Saved data entries
◇ ◇ ◇ ◇ ◇

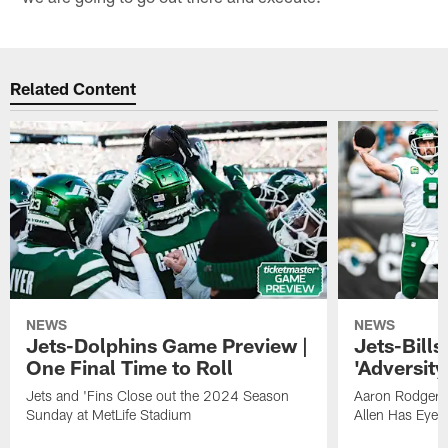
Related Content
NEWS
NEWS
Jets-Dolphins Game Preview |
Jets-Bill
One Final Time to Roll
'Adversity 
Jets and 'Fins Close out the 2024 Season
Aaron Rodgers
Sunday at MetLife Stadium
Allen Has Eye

◇ ◇ ◇ ◇ ◇

### Task
Scan the entries above and copy each line where "Jets" occurs.

### Solved exercise
Jets-Dolphins Game Preview |
Jets-Bill
Jets and 'Fins Close out the 2024 Season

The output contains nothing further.